Datasets

Overview

The DatasetsClient is the Room API for room-scoped structured data. Use it to create tables, insert and update rows, build indexes, and run text or vector search without provisioning a separate dataset. Datasets are designed and optimized for batch writes, indexing, scans, search, and retrieval. They are not a transactional database replacement: avoid using them for high-frequency row-by-row mutations, cross-table transactions, locks, or workloads that require immediate transactional consistency.

CLI commands

Start with the CLI help, then use a few common commands:

bash

meshagent room dataset --help
meshagent room dataset table --room myroom
meshagent room dataset inspect --room myroom --table users
meshagent room dataset search --room myroom --table users

Why use the Datasets API?

Keep structured room data close to the agents and services that use it.
Support filtering, analytics, semantic search, and retrieval workflows in one place.
Manage schemas and indexes through the same Room API surface you already use for messaging, storage, and sync.

How it works

Each room dataset contains named tables. You can create tables from a schema or from raw data, update rows, create scalar/full-text/vector indexes, and run searches that combine filters with text or vector similarity. Use it when your room needs structured records instead of only files or chat history.
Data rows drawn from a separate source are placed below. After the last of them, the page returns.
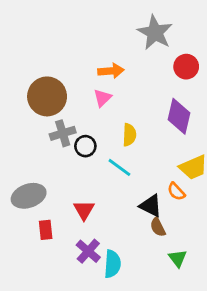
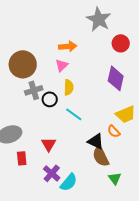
yellow semicircle: (129, 135) -> (69, 87), moved
brown semicircle: (158, 227) -> (101, 156), size x1.5
cyan semicircle: (112, 264) -> (69, 182), turned 36

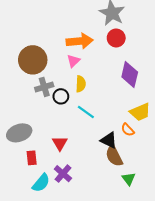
red circle: (121, 43) -> (116, 38), moved
orange arrow: (68, 46) -> (80, 41), size x1.4
cyan semicircle: (69, 182) -> (41, 183), moved

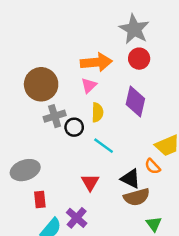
purple diamond: (130, 74) -> (135, 101), moved
red triangle: (60, 143) -> (90, 182), moved
brown semicircle: (114, 156) -> (137, 197), turned -80

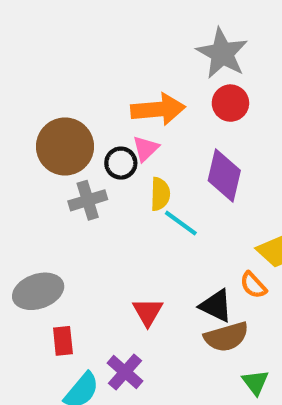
black circle: (74, 127) -> (121, 163), moved
cyan line: (104, 146) -> (181, 223), moved

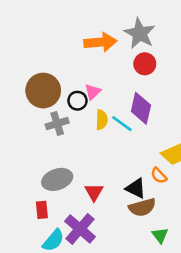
orange arrow: (158, 109) -> (100, 42), moved
cyan line: (181, 223) -> (122, 124), moved
gray ellipse: (38, 291) -> (57, 179), moved
purple cross: (125, 372) -> (80, 229), size x1.4

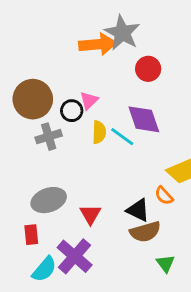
gray star: (140, 33) -> (122, 33), moved
purple diamond: (141, 108) -> (144, 119), turned -32

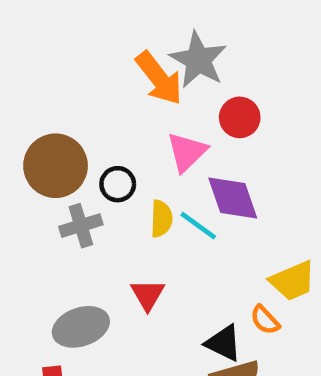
orange arrow: (98, 44) -> (159, 78), turned 57
pink triangle: (89, 101) -> (187, 152), moved, size x1.4
red triangle: (90, 214) -> (148, 295), moved

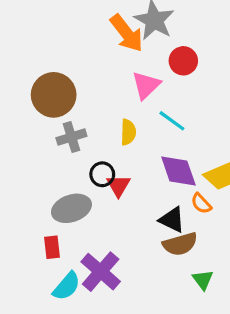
black circle: (118, 184) -> (102, 174), moved
purple diamond: (233, 198) -> (178, 171), moved
cyan line: (198, 226) -> (172, 121), moved

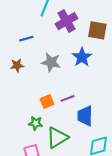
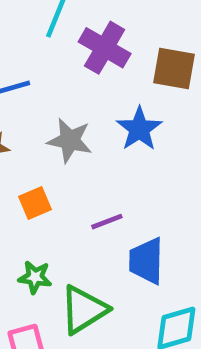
purple cross: (67, 21) -> (105, 48), turned -30
orange square: (47, 101) -> (35, 203), moved

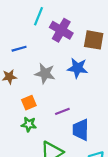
blue star: (139, 129) -> (77, 68), turned -30
green star: (35, 277) -> (29, 124), moved

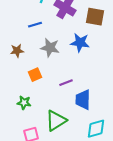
blue line: (19, 49) -> (35, 25), moved
green star: (29, 124) -> (24, 103), moved

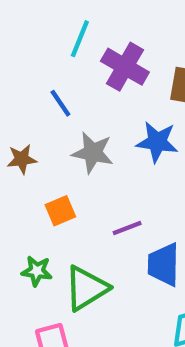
blue line: (35, 25) -> (60, 103), turned 72
green triangle: (56, 121) -> (86, 288), moved

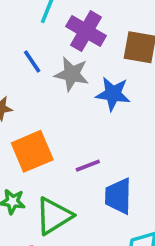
gray star: (93, 153) -> (72, 74), moved
orange square: (60, 211) -> (32, 151), size x1.6

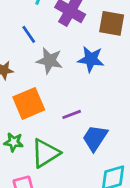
gray star: (72, 74) -> (49, 61), moved
blue trapezoid: (118, 196) -> (95, 138), turned 32

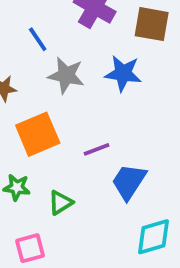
green triangle: (45, 153) -> (60, 203), size x0.6

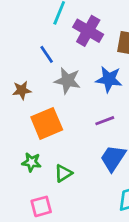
purple line: (97, 149) -> (105, 121), moved

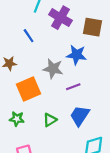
gray star: (67, 81) -> (53, 69), moved
green triangle: (63, 173) -> (50, 120), moved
Current implementation: MeshAgent room dataset is currently backed directly by Lance datasets, which provide the table, vector, and full-text primitives used by the room dataset toolkit.

Typed values: MeshAgent also supports json, uuid, list, and struct dataset types. In the typed SDKs, use the wrapper classes for those values, such as DatasetJson, DatasetStruct, DatasetUuid / UuidValue, and DatasetExpression where the client requires them.

Permissions and grants

The Datasets API is controlled by the dataset grant on the participant token. In practice:

list_tables controls whether the participant can list tables
table grants control read, write, and alter access per table
if no table list is supplied, access is broad across the room dataset

See API Scopes and Service YAML.

API reference

Use the methods below to manage room tables, rows, indexes, and search workflows. Each method is asynchronous, so you should await the call.

`list_tables()`

Description Retrieves a list of all table names currently present in the dataset. Returns:

A promise that resolves to an array of table name strings.

meshagent room dataset table \
  --room myroom

`create_table_with_schema(...)`

Description: Creates a new table with an optional schema and initial data. You can specify how the table should be created through the mode parameter.
- modes:
  - "create": Creates the table; fails if it already exists.
  - "overwrite": Drops the existing table (if any) and creates a new one.
  - "create_if_not_exists": Creates the table only if it does not already exist.
Parameters:
- name: The name of the new table.
- schema: An optional record defining column names and their data types.
- data: An optional array of initial records to populate the table. Prefer batching records together rather than issuing many single-row writes.
- mode: The creation mode (default is "create").
Returns: A promise that resolves once the table is created.

Example:

meshagent room dataset create \
  --room myroom \
  --table users \
  --columns "id int, username text, email text" \
  --data-json '[{"id":1,"username":"alice","email":"alice@example.com"},{"id":2,"username":"bob","email":"bob@example.com"}]'

`create_table_from_data(...)`

Description: Creates a table using only data and an optional mode.
Parameters:
- name: The table name to create.
- data: An array of records to initialize the table with.
- mode: Table creation mode (default "create").
Returns: A promise that resolves once the table is created.

Example:

meshagent room dataset create \
  --room myroom \
  --table orders \
  --mode overwrite \
  --data-json '[{"id":1,"product":"Laptop","quantity":2},{"id":2,"product":"Phone","quantity":5}]'

`drop_table(name, ...)`

Description: Drops (deletes) a table by name, optionally ignoring if it does not exist.
Parameters:
- name: The name of the table to drop.
- ignoreMissing: If true, no error is thrown if the table does not exist.
Returns: A promise that resolves once the table is dropped.

Example:

meshagent room dataset drop \
  --room myroom \
  --table temp_table \
  --ignore-missing

`add_columns(...)`

Description: Adds one or more columns to an existing table, specifying default value expressions.
Parameters:
- table: Name of the target table.
- newColumns: A record mapping column names to default value expressions (SQL or literal).
Returns: A promise that resolves once the columns are added.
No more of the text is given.